-- Data for this task follows --

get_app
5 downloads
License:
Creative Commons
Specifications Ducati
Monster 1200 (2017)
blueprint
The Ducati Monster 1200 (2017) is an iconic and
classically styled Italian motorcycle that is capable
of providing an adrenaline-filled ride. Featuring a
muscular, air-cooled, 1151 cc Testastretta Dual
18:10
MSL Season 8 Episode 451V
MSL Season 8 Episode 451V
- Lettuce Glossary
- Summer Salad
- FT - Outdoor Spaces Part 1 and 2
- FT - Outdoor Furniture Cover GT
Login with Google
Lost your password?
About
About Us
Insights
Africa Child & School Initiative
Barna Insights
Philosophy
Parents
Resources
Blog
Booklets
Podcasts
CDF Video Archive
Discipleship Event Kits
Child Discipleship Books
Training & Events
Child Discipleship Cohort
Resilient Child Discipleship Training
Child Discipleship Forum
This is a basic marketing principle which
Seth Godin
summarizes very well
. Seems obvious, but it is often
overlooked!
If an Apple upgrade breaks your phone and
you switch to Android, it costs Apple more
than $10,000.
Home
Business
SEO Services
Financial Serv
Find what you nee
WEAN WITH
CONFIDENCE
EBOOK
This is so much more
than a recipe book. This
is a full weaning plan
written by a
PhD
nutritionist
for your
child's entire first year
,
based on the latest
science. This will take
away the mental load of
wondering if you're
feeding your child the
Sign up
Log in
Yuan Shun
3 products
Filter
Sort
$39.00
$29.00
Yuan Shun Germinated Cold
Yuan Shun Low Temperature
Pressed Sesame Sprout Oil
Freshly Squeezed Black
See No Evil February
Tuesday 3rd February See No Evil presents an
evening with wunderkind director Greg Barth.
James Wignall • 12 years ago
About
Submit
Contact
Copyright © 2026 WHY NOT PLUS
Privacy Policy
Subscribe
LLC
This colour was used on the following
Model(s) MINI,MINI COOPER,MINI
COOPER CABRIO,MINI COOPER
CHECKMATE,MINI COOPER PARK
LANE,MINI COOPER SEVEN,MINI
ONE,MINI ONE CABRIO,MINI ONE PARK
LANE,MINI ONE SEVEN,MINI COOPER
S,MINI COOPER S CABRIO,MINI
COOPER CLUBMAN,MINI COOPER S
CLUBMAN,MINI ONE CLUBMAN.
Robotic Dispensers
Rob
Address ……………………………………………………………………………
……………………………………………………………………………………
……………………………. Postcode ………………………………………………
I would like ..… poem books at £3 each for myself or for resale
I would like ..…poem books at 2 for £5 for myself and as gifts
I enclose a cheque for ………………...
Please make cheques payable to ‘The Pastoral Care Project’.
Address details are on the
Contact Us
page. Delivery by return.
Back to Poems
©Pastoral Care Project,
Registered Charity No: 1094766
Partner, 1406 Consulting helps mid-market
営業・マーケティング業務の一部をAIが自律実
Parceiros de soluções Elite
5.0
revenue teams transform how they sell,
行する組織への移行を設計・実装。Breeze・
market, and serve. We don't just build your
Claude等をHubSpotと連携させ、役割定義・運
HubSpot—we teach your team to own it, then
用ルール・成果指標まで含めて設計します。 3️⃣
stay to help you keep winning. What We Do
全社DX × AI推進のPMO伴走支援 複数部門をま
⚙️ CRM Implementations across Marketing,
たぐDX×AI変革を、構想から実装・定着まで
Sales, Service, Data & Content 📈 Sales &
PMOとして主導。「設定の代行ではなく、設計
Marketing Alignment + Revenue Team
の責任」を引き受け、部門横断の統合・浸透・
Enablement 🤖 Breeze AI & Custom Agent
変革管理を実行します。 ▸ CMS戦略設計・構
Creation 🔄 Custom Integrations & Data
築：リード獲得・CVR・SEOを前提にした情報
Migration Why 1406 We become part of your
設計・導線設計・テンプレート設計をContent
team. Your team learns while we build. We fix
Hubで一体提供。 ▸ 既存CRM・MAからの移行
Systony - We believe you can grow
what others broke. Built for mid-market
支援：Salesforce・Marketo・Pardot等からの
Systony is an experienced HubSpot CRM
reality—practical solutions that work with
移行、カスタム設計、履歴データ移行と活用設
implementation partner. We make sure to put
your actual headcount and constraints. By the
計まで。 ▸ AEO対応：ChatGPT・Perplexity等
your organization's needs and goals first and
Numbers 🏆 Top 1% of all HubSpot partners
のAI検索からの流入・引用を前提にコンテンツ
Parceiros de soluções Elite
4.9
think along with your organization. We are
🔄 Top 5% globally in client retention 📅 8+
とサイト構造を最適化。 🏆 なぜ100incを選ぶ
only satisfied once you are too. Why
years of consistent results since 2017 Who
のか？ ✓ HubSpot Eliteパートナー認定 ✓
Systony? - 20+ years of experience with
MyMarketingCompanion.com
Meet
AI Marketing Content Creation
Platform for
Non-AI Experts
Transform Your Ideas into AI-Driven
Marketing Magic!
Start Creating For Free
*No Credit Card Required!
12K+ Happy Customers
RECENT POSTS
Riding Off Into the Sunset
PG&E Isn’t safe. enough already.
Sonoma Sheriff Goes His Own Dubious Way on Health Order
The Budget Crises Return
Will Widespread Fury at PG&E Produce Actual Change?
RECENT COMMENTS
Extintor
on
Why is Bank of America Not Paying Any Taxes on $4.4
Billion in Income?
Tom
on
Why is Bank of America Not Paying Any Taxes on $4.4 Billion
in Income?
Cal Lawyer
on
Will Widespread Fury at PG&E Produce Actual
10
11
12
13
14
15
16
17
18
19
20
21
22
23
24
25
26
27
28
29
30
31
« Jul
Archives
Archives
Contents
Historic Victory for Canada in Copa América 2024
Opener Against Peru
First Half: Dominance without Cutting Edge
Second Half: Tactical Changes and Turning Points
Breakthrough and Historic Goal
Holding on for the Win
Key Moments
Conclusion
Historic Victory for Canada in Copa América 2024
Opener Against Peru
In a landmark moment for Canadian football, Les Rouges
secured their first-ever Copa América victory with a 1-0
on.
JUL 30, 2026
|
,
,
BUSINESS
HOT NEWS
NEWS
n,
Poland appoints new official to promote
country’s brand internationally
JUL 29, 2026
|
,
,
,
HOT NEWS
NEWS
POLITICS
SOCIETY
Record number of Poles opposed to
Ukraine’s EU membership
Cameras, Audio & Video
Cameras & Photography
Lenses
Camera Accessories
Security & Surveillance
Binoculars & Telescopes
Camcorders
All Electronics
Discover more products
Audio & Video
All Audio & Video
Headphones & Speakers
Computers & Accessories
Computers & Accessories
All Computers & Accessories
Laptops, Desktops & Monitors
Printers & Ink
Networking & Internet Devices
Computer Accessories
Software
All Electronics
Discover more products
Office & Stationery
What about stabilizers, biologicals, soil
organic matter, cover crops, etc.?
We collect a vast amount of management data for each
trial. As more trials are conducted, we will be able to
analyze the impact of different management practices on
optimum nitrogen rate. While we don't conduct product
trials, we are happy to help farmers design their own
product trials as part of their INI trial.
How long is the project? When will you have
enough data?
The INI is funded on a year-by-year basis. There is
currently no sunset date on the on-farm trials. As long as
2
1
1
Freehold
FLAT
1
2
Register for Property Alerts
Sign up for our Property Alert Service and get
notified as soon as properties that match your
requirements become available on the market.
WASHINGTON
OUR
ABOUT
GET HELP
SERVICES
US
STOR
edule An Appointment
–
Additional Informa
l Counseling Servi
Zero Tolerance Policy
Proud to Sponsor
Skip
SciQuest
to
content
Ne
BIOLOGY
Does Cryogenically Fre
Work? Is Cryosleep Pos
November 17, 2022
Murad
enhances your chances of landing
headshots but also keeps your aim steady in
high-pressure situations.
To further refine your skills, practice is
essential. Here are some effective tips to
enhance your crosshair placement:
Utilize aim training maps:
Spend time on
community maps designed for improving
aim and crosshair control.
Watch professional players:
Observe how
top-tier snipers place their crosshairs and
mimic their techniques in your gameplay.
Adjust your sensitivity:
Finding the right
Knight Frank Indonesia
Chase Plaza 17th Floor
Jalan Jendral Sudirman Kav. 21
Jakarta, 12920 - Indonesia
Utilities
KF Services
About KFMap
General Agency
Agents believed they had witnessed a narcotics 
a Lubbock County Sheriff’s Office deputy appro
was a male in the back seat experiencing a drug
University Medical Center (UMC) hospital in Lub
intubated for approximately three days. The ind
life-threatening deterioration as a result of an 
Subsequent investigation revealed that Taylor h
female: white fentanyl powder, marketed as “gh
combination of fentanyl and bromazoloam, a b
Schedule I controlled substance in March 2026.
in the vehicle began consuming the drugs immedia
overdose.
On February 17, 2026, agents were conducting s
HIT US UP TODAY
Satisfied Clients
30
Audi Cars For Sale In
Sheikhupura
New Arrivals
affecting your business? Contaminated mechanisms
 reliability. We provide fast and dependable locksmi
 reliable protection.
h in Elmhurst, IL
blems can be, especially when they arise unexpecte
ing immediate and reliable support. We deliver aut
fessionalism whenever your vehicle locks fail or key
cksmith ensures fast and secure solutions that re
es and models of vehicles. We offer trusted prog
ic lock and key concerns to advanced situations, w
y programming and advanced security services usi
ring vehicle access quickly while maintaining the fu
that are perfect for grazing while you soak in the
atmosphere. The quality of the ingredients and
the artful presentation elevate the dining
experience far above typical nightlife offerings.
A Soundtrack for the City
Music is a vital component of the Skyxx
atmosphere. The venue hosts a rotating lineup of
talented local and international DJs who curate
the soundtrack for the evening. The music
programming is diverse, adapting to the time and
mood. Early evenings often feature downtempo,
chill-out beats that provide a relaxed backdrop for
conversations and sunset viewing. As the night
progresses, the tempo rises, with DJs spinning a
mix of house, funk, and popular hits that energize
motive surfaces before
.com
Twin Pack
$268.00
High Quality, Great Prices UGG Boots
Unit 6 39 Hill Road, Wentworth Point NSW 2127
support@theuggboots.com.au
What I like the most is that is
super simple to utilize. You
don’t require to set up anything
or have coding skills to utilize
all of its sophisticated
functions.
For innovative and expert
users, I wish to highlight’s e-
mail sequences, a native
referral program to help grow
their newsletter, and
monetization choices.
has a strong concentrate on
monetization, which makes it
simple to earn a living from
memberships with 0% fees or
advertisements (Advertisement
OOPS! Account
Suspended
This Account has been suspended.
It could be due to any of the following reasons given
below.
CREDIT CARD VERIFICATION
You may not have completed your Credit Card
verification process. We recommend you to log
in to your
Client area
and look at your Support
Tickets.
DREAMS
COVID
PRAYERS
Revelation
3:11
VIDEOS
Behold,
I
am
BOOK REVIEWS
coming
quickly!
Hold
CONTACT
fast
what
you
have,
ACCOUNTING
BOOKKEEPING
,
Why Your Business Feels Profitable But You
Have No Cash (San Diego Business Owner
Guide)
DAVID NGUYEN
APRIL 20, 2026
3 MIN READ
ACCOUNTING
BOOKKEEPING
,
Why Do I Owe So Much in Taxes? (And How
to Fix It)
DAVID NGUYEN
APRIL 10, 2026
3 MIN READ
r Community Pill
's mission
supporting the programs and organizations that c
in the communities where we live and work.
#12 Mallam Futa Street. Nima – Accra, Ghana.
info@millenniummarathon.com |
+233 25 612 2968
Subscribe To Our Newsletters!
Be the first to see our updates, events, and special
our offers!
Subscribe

-- Data for this task concluded --

For every line of the records that has the word "reliable" in it, make a copy.

 reliable protection.
ing immediate and reliable support. We deliver aut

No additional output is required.